Last week I spent three hours with my six partners in a conference room talking through what we are investing in and why. It was a terrific session and I had more “ahas” in those three hours than I have had in many many months. There really is no substitute for sitting together with your colleagues working things out face to face.
This week our team met with a founder in Singapore via Zoom.

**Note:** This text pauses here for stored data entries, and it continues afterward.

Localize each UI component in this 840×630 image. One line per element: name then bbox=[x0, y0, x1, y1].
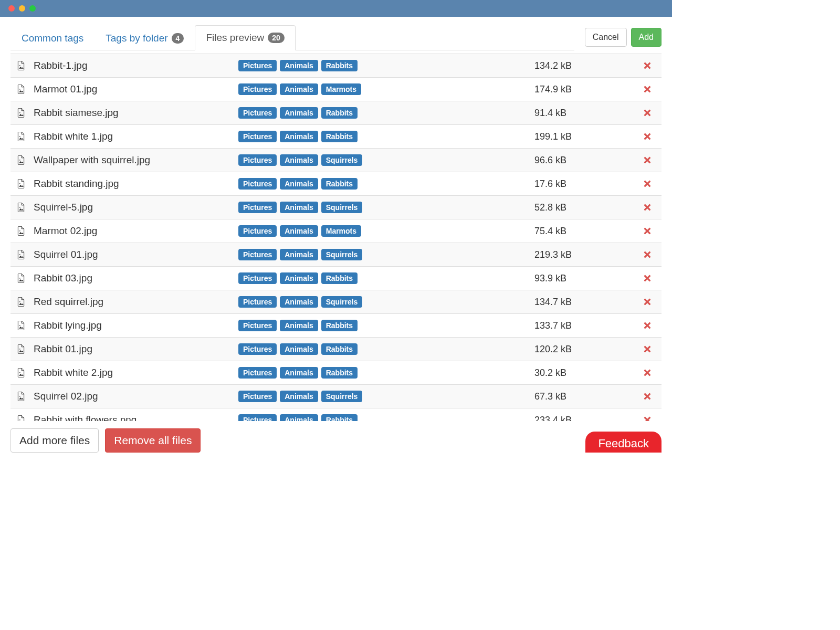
tag[interactable]: Animals bbox=[280, 154, 318, 166]
feedback-button[interactable]: Feedback bbox=[585, 432, 662, 453]
tag[interactable]: Animals bbox=[280, 225, 318, 237]
svg-point-14 bbox=[19, 396, 20, 397]
add-more-files-button[interactable]: Add more files bbox=[10, 428, 99, 453]
file-row: Marmot 02.jpgPicturesAnimalsMarmots75.4 … bbox=[10, 219, 662, 243]
tag[interactable]: Pictures bbox=[238, 178, 277, 190]
file-list[interactable]: Rabbit-1.jpgPicturesAnimalsRabbits134.2 … bbox=[10, 54, 662, 421]
tag[interactable]: Rabbits bbox=[321, 414, 358, 421]
add-button[interactable]: Add bbox=[631, 28, 662, 47]
tag[interactable]: Animals bbox=[280, 202, 318, 213]
file-row: Rabbit white 1.jpgPicturesAnimalsRabbits… bbox=[10, 124, 662, 148]
file-tags: PicturesAnimalsMarmots bbox=[238, 83, 534, 95]
tag[interactable]: Squirrels bbox=[321, 296, 363, 308]
tag[interactable]: Rabbits bbox=[321, 178, 358, 190]
remove-file-button[interactable] bbox=[639, 132, 655, 141]
tag[interactable]: Pictures bbox=[238, 83, 277, 95]
tag[interactable]: Pictures bbox=[238, 107, 277, 119]
tag[interactable]: Squirrels bbox=[321, 249, 363, 260]
image-file-icon bbox=[17, 321, 26, 330]
remove-file-button[interactable] bbox=[639, 392, 655, 401]
tag[interactable]: Pictures bbox=[238, 414, 277, 421]
tag[interactable]: Rabbits bbox=[321, 320, 358, 331]
tab-files-preview[interactable]: Files preview 20 bbox=[195, 25, 295, 50]
tag[interactable]: Animals bbox=[280, 60, 318, 71]
tab-badge: 20 bbox=[268, 33, 285, 43]
tag[interactable]: Animals bbox=[280, 391, 318, 402]
tag[interactable]: Animals bbox=[280, 131, 318, 142]
tag[interactable]: Marmots bbox=[321, 225, 361, 237]
remove-file-button[interactable] bbox=[639, 179, 655, 188]
remove-file-button[interactable] bbox=[639, 274, 655, 283]
tab-tags-by-folder[interactable]: Tags by folder 4 bbox=[94, 25, 195, 50]
tag[interactable]: Animals bbox=[280, 367, 318, 379]
tag[interactable]: Pictures bbox=[238, 391, 277, 402]
file-name: Rabbit with flowers.png bbox=[34, 414, 238, 421]
file-size: 67.3 kB bbox=[534, 391, 639, 402]
tag[interactable]: Animals bbox=[280, 343, 318, 355]
tag[interactable]: Pictures bbox=[238, 367, 277, 379]
tag[interactable]: Marmots bbox=[321, 83, 361, 95]
tag[interactable]: Pictures bbox=[238, 225, 277, 237]
tab-common-tags[interactable]: Common tags bbox=[10, 25, 94, 50]
tag[interactable]: Rabbits bbox=[321, 107, 358, 119]
tag[interactable]: Pictures bbox=[238, 343, 277, 355]
file-name: Wallpaper with squirrel.jpg bbox=[34, 154, 238, 166]
maximize-window-button[interactable] bbox=[29, 5, 36, 12]
svg-point-11 bbox=[19, 325, 20, 326]
file-name: Rabbit white 1.jpg bbox=[34, 131, 238, 142]
tag[interactable]: Animals bbox=[280, 414, 318, 421]
close-icon bbox=[643, 203, 652, 212]
tab-badge: 4 bbox=[172, 33, 184, 44]
tag[interactable]: Squirrels bbox=[321, 154, 363, 166]
remove-file-button[interactable] bbox=[639, 203, 655, 212]
tag[interactable]: Pictures bbox=[238, 320, 277, 331]
image-file-icon bbox=[17, 132, 26, 141]
remove-file-button[interactable] bbox=[639, 85, 655, 94]
remove-file-button[interactable] bbox=[639, 226, 655, 236]
tag[interactable]: Rabbits bbox=[321, 60, 358, 71]
file-size: 134.7 kB bbox=[534, 297, 639, 308]
tag[interactable]: Pictures bbox=[238, 202, 277, 213]
remove-file-button[interactable] bbox=[639, 108, 655, 118]
tag[interactable]: Rabbits bbox=[321, 131, 358, 142]
remove-file-button[interactable] bbox=[639, 344, 655, 354]
tag[interactable]: Pictures bbox=[238, 249, 277, 260]
minimize-window-button[interactable] bbox=[19, 5, 25, 12]
tag[interactable]: Animals bbox=[280, 249, 318, 260]
tag[interactable]: Animals bbox=[280, 107, 318, 119]
remove-file-button[interactable] bbox=[639, 155, 655, 165]
tag[interactable]: Pictures bbox=[238, 296, 277, 308]
remove-all-files-button[interactable]: Remove all files bbox=[105, 428, 201, 453]
remove-file-button[interactable] bbox=[639, 415, 655, 421]
tag[interactable]: Squirrels bbox=[321, 391, 363, 402]
tag[interactable]: Rabbits bbox=[321, 343, 358, 355]
file-row: Squirrel 01.jpgPicturesAnimalsSquirrels2… bbox=[10, 243, 662, 266]
file-row: Rabbit-1.jpgPicturesAnimalsRabbits134.2 … bbox=[10, 54, 662, 77]
tag[interactable]: Animals bbox=[280, 272, 318, 284]
tab-label: Files preview bbox=[206, 32, 264, 44]
remove-file-button[interactable] bbox=[639, 368, 655, 377]
file-tags: PicturesAnimalsRabbits bbox=[238, 60, 534, 71]
cancel-button[interactable]: Cancel bbox=[585, 28, 627, 47]
close-window-button[interactable] bbox=[8, 5, 15, 12]
tag[interactable]: Animals bbox=[280, 320, 318, 331]
image-file-icon bbox=[17, 155, 26, 165]
tag[interactable]: Pictures bbox=[238, 131, 277, 142]
tag[interactable]: Animals bbox=[280, 178, 318, 190]
tag[interactable]: Squirrels bbox=[321, 202, 363, 213]
svg-point-12 bbox=[19, 349, 20, 350]
remove-file-button[interactable] bbox=[639, 250, 655, 259]
tag[interactable]: Pictures bbox=[238, 154, 277, 166]
tag[interactable]: Rabbits bbox=[321, 272, 358, 284]
tag[interactable]: Pictures bbox=[238, 272, 277, 284]
remove-file-button[interactable] bbox=[639, 321, 655, 330]
file-size: 133.7 kB bbox=[534, 320, 639, 331]
remove-file-button[interactable] bbox=[639, 61, 655, 70]
tag[interactable]: Animals bbox=[280, 83, 318, 95]
tag[interactable]: Animals bbox=[280, 296, 318, 308]
image-file-icon bbox=[17, 297, 26, 307]
remove-file-button[interactable] bbox=[639, 297, 655, 307]
tag[interactable]: Pictures bbox=[238, 60, 277, 71]
file-name: Rabbit white 2.jpg bbox=[34, 367, 238, 379]
tag[interactable]: Rabbits bbox=[321, 367, 358, 379]
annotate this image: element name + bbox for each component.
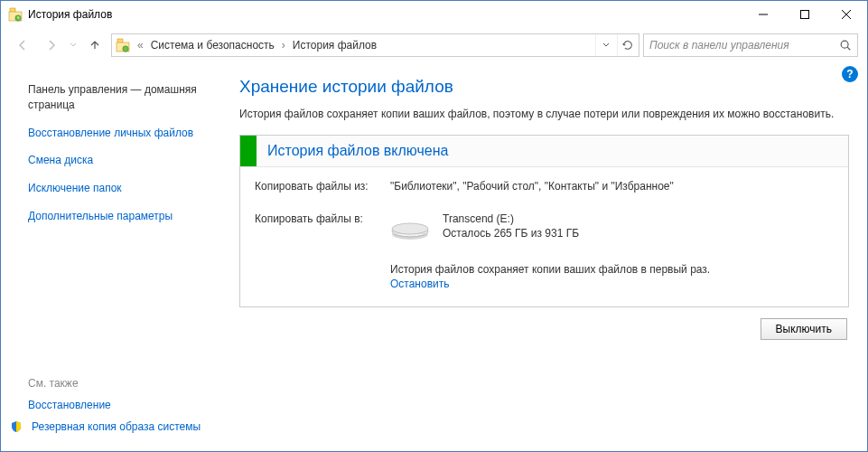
sidebar: Панель управления — домашняя страница Во… — [1, 64, 223, 451]
svg-point-6 — [123, 46, 128, 52]
turn-off-button[interactable]: Выключить — [761, 318, 847, 340]
close-button[interactable] — [826, 1, 867, 28]
copy-from-row: Копировать файлы из: "Библиотеки", "Рабо… — [255, 180, 834, 193]
drive-name: Transcend (E:) — [443, 212, 579, 225]
copy-to-row: Копировать файлы в: T — [255, 212, 834, 241]
window-title: История файлов — [28, 8, 742, 21]
shield-icon — [10, 420, 23, 433]
maximize-button[interactable] — [784, 1, 826, 28]
minimize-button[interactable] — [742, 1, 784, 28]
status-box: История файлов включена Копировать файлы… — [239, 135, 849, 307]
up-button[interactable] — [82, 33, 107, 58]
navigation-row: « Система и безопасность › История файло… — [1, 28, 867, 62]
recent-locations-button[interactable] — [68, 34, 79, 56]
sidebar-link-restore[interactable]: Восстановление личных файлов — [28, 126, 209, 141]
page-heading: Хранение истории файлов — [239, 77, 849, 97]
stop-link[interactable]: Остановить — [390, 278, 834, 290]
control-panel-home[interactable]: Панель управления — домашняя страница — [28, 82, 209, 113]
copy-from-label: Копировать файлы из: — [255, 180, 390, 193]
status-title: История файлов включена — [257, 136, 459, 166]
address-icon — [116, 38, 130, 52]
page-description: История файлов сохраняет копии ваших фай… — [239, 106, 849, 122]
address-bar[interactable]: « Система и безопасность › История файло… — [111, 33, 639, 57]
help-button[interactable]: ? — [842, 66, 858, 82]
refresh-button[interactable] — [617, 34, 637, 56]
address-dropdown-button[interactable] — [595, 34, 615, 56]
drive-free-space: Осталось 265 ГБ из 931 ГБ — [443, 227, 579, 240]
titlebar: История файлов — [1, 1, 867, 28]
see-also-recovery[interactable]: Восстановление — [28, 399, 209, 411]
search-input[interactable] — [648, 38, 837, 52]
first-copy-block: История файлов сохраняет копии ваших фай… — [390, 263, 834, 290]
window-buttons — [742, 1, 867, 28]
status-body: Копировать файлы из: "Библиотеки", "Рабо… — [240, 167, 848, 306]
search-icon[interactable] — [837, 37, 854, 53]
breadcrumb-sep-icon[interactable]: « — [135, 39, 145, 52]
see-also-system-image-backup[interactable]: Резервная копия образа системы — [28, 420, 209, 433]
copy-from-value: "Библиотеки", "Рабочий стол", "Контакты"… — [390, 180, 674, 193]
forward-button[interactable] — [39, 33, 64, 58]
status-color-bar — [240, 136, 257, 166]
sidebar-link-select-drive[interactable]: Смена диска — [28, 153, 209, 168]
see-also-label: Резервная копия образа системы — [32, 420, 201, 433]
search-box[interactable] — [643, 33, 858, 57]
breadcrumb-chevron-icon[interactable]: › — [280, 39, 287, 52]
svg-point-7 — [841, 41, 848, 48]
first-copy-text: История файлов сохраняет копии ваших фай… — [390, 263, 710, 276]
drive-icon — [390, 216, 430, 241]
status-header: История файлов включена — [240, 136, 848, 167]
breadcrumb-part-1[interactable]: Система и безопасность — [147, 34, 278, 56]
main-panel: Хранение истории файлов История файлов с… — [223, 62, 867, 451]
svg-point-12 — [392, 223, 428, 234]
see-also-heading: См. также — [28, 377, 209, 390]
sidebar-link-exclude-folders[interactable]: Исключение папок — [28, 181, 209, 196]
svg-rect-3 — [801, 11, 809, 19]
button-footer: Выключить — [239, 307, 849, 340]
back-button[interactable] — [10, 33, 35, 58]
copy-to-label: Копировать файлы в: — [255, 212, 390, 241]
breadcrumb-part-2[interactable]: История файлов — [289, 34, 380, 56]
content-area: ? Панель управления — домашняя страница … — [1, 62, 867, 451]
see-also-label: Восстановление — [28, 399, 111, 411]
app-icon — [8, 7, 23, 22]
sidebar-link-advanced-settings[interactable]: Дополнительные параметры — [28, 209, 209, 224]
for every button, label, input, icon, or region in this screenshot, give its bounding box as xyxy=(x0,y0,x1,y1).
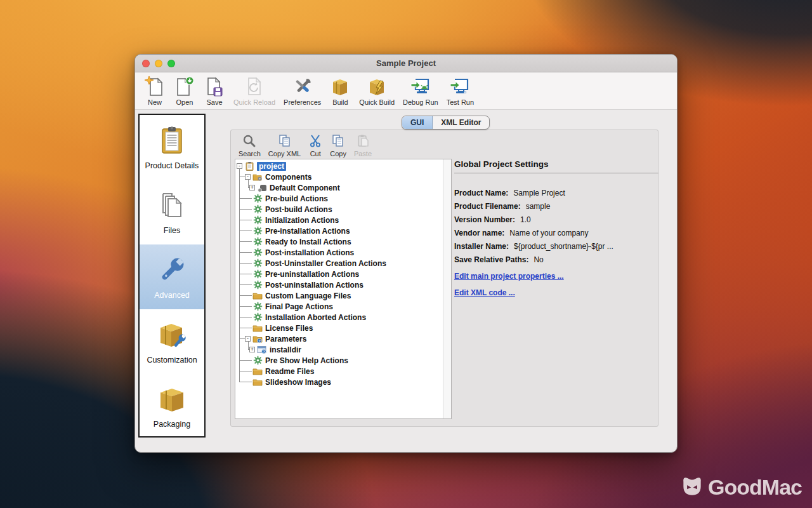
sidebar-item-files[interactable]: Files xyxy=(140,180,204,244)
tree-node-parameters[interactable]: - ? Parameters xyxy=(235,333,451,344)
tree-node-label: Ready to Install Actions xyxy=(265,237,351,246)
save-button[interactable]: Save xyxy=(204,75,225,106)
gear-icon xyxy=(252,226,263,236)
collapse-icon[interactable]: - xyxy=(237,163,242,169)
build-box-icon xyxy=(330,75,350,98)
expand-icon[interactable]: + xyxy=(249,347,255,352)
sidebar-item-product-details[interactable]: Product Details xyxy=(140,115,204,180)
sidebar-item-label: Customization xyxy=(147,356,197,364)
tree-node[interactable]: Pre-installation Actions xyxy=(235,225,451,236)
test-run-button[interactable]: Test Run xyxy=(447,75,474,106)
titlebar[interactable]: Sample Project xyxy=(135,55,677,72)
tree-node[interactable]: Pre-build Actions xyxy=(235,193,451,204)
tree-node[interactable]: Pre-uninstallation Actions xyxy=(235,269,451,279)
tree-node-label: Pre-build Actions xyxy=(265,194,328,203)
gear-icon xyxy=(252,312,263,322)
main-toolbar: New Open Save Quick Reload Preferences xyxy=(135,72,677,110)
gear-icon xyxy=(252,248,263,257)
quick-build-button[interactable]: Quick Build xyxy=(359,75,395,106)
tree-node-default-component[interactable]: + Default Component xyxy=(235,182,451,193)
toolbar-label: Open xyxy=(176,98,193,106)
tree-node-label: project xyxy=(257,162,286,171)
project-tree[interactable]: - project - Components + Default Compone… xyxy=(235,159,452,419)
tree-node[interactable]: Pre Show Help Actions xyxy=(235,355,451,366)
setting-row: Save Relative Paths: No xyxy=(454,255,658,264)
debug-run-button[interactable]: Debug Run xyxy=(403,75,438,106)
category-sidebar: Product Details Files Advanced Customiza… xyxy=(138,114,206,438)
tab-gui[interactable]: GUI xyxy=(402,116,433,129)
tree-node-label: Post-build Actions xyxy=(265,205,332,214)
copy-button[interactable]: Copy xyxy=(330,133,346,157)
tree-scrollbar[interactable] xyxy=(443,159,451,418)
sidebar-item-label: Advanced xyxy=(154,291,190,300)
tree-node[interactable]: Slideshow Images xyxy=(235,377,451,387)
folder-icon xyxy=(252,323,263,333)
setting-label: Installer Name: xyxy=(454,242,509,251)
tree-node[interactable]: Ready to Install Actions xyxy=(235,236,451,247)
box-wrench-icon xyxy=(157,319,187,352)
setting-row: Product Filename: sample xyxy=(454,202,658,211)
toolbar-label: Quick Build xyxy=(359,98,395,106)
tree-toolbar-label: Paste xyxy=(354,150,372,157)
tree-node-label: Initialization Actions xyxy=(265,216,339,225)
tree-node[interactable]: Post-build Actions xyxy=(235,204,451,215)
toolbar-label: Test Run xyxy=(447,98,474,106)
tree-node-label: Post-uninstallation Actions xyxy=(265,281,363,290)
box-icon xyxy=(157,385,187,417)
gear-icon xyxy=(252,204,263,214)
setting-value: Name of your company xyxy=(509,229,588,237)
sidebar-item-label: Packaging xyxy=(154,420,190,429)
setting-row: Vendor name: Name of your company xyxy=(454,229,658,237)
tab-xml-editor[interactable]: XML Editor xyxy=(433,116,489,129)
expand-icon[interactable]: + xyxy=(249,185,255,190)
tree-node[interactable]: Post-installation Actions xyxy=(235,247,451,258)
tree-toolbar: Search Copy XML Cut Copy xyxy=(239,133,379,157)
copy-xml-button[interactable]: Copy XML xyxy=(268,133,301,157)
quick-reload-button[interactable]: Quick Reload xyxy=(233,75,275,106)
tree-node[interactable]: Initialization Actions xyxy=(235,215,451,225)
sidebar-item-customization[interactable]: Customization xyxy=(140,309,204,374)
folder-question-icon: ? xyxy=(252,334,263,344)
clipboard-icon xyxy=(244,161,254,171)
setting-value: No xyxy=(534,255,543,264)
new-button[interactable]: New xyxy=(144,75,166,106)
sidebar-item-packaging[interactable]: Packaging xyxy=(140,374,204,439)
tree-node-installdir[interactable]: + ? installdir xyxy=(235,344,451,355)
tree-node-project[interactable]: - project xyxy=(235,161,451,171)
sidebar-item-advanced[interactable]: Advanced xyxy=(140,244,204,309)
tree-node[interactable]: Post-uninstallation Actions xyxy=(235,279,451,290)
copy-pages-icon xyxy=(331,133,345,149)
tree-node[interactable]: Readme Files xyxy=(235,366,451,377)
edit-project-properties-link[interactable]: Edit main project properties ... xyxy=(454,272,658,281)
paste-button[interactable]: Paste xyxy=(354,133,372,157)
edit-xml-code-link[interactable]: Edit XML code ... xyxy=(454,288,658,297)
setting-label: Save Relative Paths: xyxy=(454,255,528,264)
tree-node[interactable]: Final Page Actions xyxy=(235,301,451,312)
window-title: Sample Project xyxy=(135,58,677,68)
tree-node-label: Pre-installation Actions xyxy=(265,227,350,236)
reload-icon xyxy=(244,75,265,98)
open-button[interactable]: Open xyxy=(174,75,195,106)
tree-node[interactable]: License Files xyxy=(235,323,451,333)
tree-node-label: Default Component xyxy=(270,184,340,192)
collapse-icon[interactable]: - xyxy=(245,336,251,342)
gear-icon xyxy=(252,302,263,311)
tree-node[interactable]: Custom Language Files xyxy=(235,290,451,301)
folder-icon xyxy=(252,366,263,376)
gear-icon xyxy=(252,258,263,268)
build-button[interactable]: Build xyxy=(329,75,351,106)
component-icon xyxy=(257,183,267,192)
settings-title: Global Project Settings xyxy=(454,159,658,173)
goodmac-watermark: GoodMac xyxy=(679,474,802,500)
collapse-icon[interactable]: - xyxy=(245,174,251,180)
tree-node-label: Components xyxy=(265,173,311,182)
goodmac-wordmark: GoodMac xyxy=(708,475,802,500)
tree-node[interactable]: Installation Aborted Actions xyxy=(235,312,451,323)
search-button[interactable]: Search xyxy=(239,133,261,157)
cut-button[interactable]: Cut xyxy=(308,133,322,157)
preferences-button[interactable]: Preferences xyxy=(284,75,321,106)
tree-node[interactable]: Post-Uninstaller Creation Actions xyxy=(235,258,451,269)
tree-toolbar-label: Search xyxy=(239,150,261,157)
sidebar-item-label: Files xyxy=(164,226,180,235)
tree-node-components[interactable]: - Components xyxy=(235,171,451,182)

It was midnight in Singapore and noon in NYC. In one hour we learned enough from the founder to be able to make a decision on whether or not to invest in the founder’s company.
In the last year, events like the latter one have been commonplace. Events like the former have been non-existent. And there are many in the tech sector and broader business sector (and other sectors too) that have come to believe that on-screen interactions will be the primary way we engage going forward.
For certain things, like raising capital and investing capital, on-screen works pretty well. Founders have figured out that they can raise capital from their kitchens, bedrooms, and offices in weeks vs roadshows that lasted months. I don’t think we will see founders going back on the road in any material way ever again. And founders in Singapore can access capital markets in NYC with ease. And investors in NYC can access investments in Singapore with ease. These are all important and disruptive changes to the startup, tech, and business sectors.
But in the last month, as I have been going into the USV offices most days, I have come to realize what we have been missing with the on-screen work model vs the in-person work model. Many things are more efficient on-screen but some things are way better in-person.
Understanding which is which and then figuring out how to continue to do the in-person things will be critical to leaders and teams navigating the new normal.
I got an email from a founder/CEO about six months ago saying that his company was going back to the office completely when the pandemic was over. I had not heard many CEOs taking that strong of a stance at that time. Since then, I have heard the same from a number of our portfolio company leaders. They are in the minority but they are not non-existent. When we survey our portfolio we find that about 20-25% will go back to full-time in the office work, another 20-25% have gone entirely remote, and the balance will try to figure out a hybrid model that makes sense for their company.
At USV, where we have landed for now, and maybe forever, is a bias to be in the office, particularly on the days we meet in person, but we are also way more open to on-screen work and we have an expectation that some team members will choose to work on-screen for multiple days a week, possibly the majority of days a week. We see that working parents benefit from the flexibility that on-screen work allows and younger team members benefit from the socialization and camaraderie that an office provides. We also see that those who commute long distances benefit significantly from being able to reduce the commuting load by working on-screen multiple days a week.
Our business has a natural rhythm of two days a week when we meet as a team; Monday and Thursdays. So those tend to be the days that team members try to be in the office and those are the days we do things like cater in lunch and maybe go out after work together. That allows us to retain the team dynamic and culture while being more open to on-screen work going forward.
We definitely have not figured this all out, but we are starting to see some patterns and some benefits of both work modes, and we are trying to navigate to a good middle ground.
Each company needs to figure this out in a way that works for their team and culture and I believe that there is no “right way” for everyone. But I also believe that in-person interactions remain critical to making better decisions, better products, better cultures, and better companies and so I would encourage everyone, including the fully remote teams, to figure out how to make in-person interactions happen on some regular cadence.